Against Arizona State, however, the Spartans were up 13-3 going into the fourth and lost 16-13 . They gave up the first 14 points of the fourth against Indiana before holding on for a 35-21 victory .
“I like to say we play with grit, that we somehow find a way,” Dantonio said. “We’ve won a lot of close games here, and we’ll come and we’ll play. But, we have to play better in certain areas, there’s no question about that. We need to roll up our sleeves and get to work.”
Michigan State moved up a spot to No. 20 in Sunday’s Top 25. The Spartans host Northwestern next weekend. With a 31-3 lead over CMU after three quarters, Michigan State could afford to take its foot of the gas, but the Spartans might not be so fortunate if that happens against a Big Ten opponent.
“I think we just have to finish,” safety David Dowell said. “That’s a mentality.”
Up 31-13 with 12:08 to play, the Spartans put backup quarterback Rocky Lombardi in, a move that symbolized the nonchalance with which Michigan State handled the final quarter. After going three-and-out and allowing a touchdown, the Spartans put starter Brian Lewerke back in, and they didn’t give the ball up again.

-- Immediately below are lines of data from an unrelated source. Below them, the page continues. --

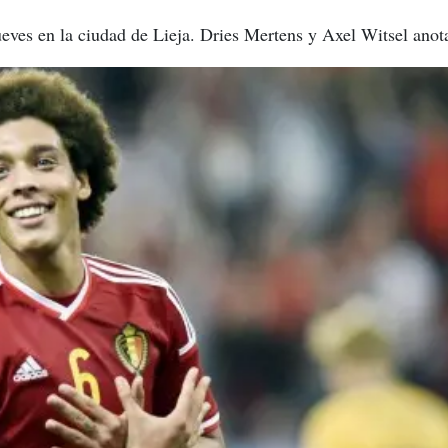
jueves en la ciudad de Lieja. Dries Mertens y Axel Witsel anot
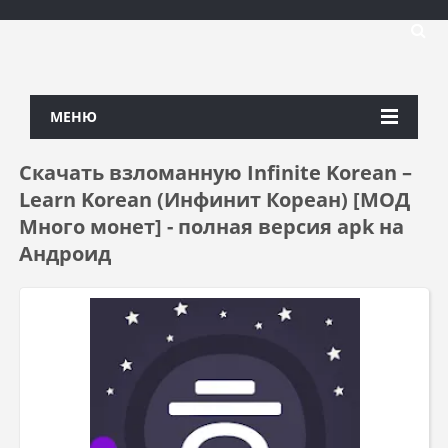
МЕНЮ
Скачать взломанную Infinite Korean –
Learn Korean (Инфинит Кореан) [МОД
Много монет] - полная версия apk на
Андроид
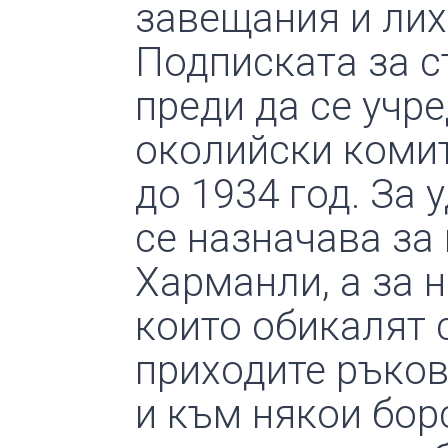
завещания и лих
Подписката за с
преди да се учр
околийски комит
до 1934 год. За 
се назначава за
Харманли, а за 
които обикалят 
приходите ръков
и към някои бор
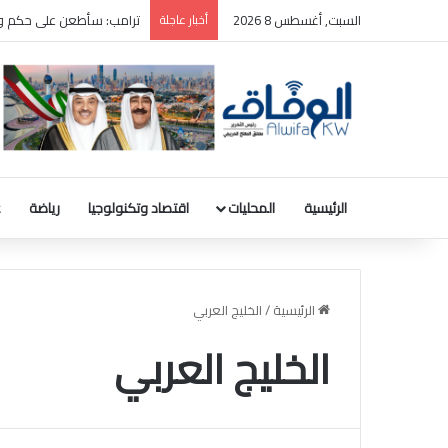
السبت, أغسطس 8 2026
أخبار عاجلة
ترامب: سأطعن على حكم وقف
الرئيسية
المحليات
اقتصاد وتكنولوجيا
رياضة
ع
الرئيسية
/
الخليج العربي
الخليج العربي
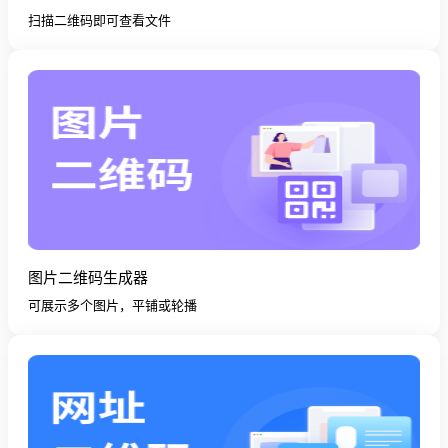
扫描二维码即可查看文件
图片二维码生成器
可展示多个图片，平铺或轮播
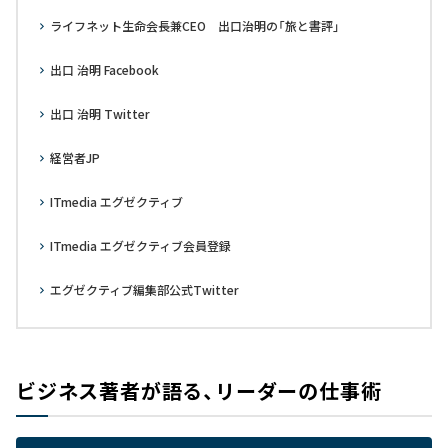
ライフネット生命会長兼CEO 出口治明の「旅と書評」
出口 治明 Facebook
出口 治明 Twitter
経営者JP
ITmedia エグゼクティブ
ITmedia エグゼクティブ会員登録
エグゼクティブ編集部公式Twitter
ビジネス著者が語る、リーダーの仕事術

Style points (or lack thereof) in September will probably be forgotten in the weeks to come, and Michigan State does have a habit of struggling with lesser opponents early, even in seasons in which the Spartans have contended for the conference title. In 2013, when Michigan State went to the Rose Bowl, the Spartans let the likes of Western Michigan and South Florida hang around during nonconference matchups.
But Michigan State’s failure to finish strong already cost the Spartans one game, and the toughest matchups of the season aren’t far off. After the Northwestern game, Michigan State plays Penn State and Michigan in consecutive weeks, and it will probably take a more complete performance to beat either of those rivals.
“Every football team is always a work in progress,” Dantonio said. “We’ll come and we’ll compete, and that’s all I can ever ask our guys. We need to eliminate the mistakes and when we have opportunities we need to take advantage of them.”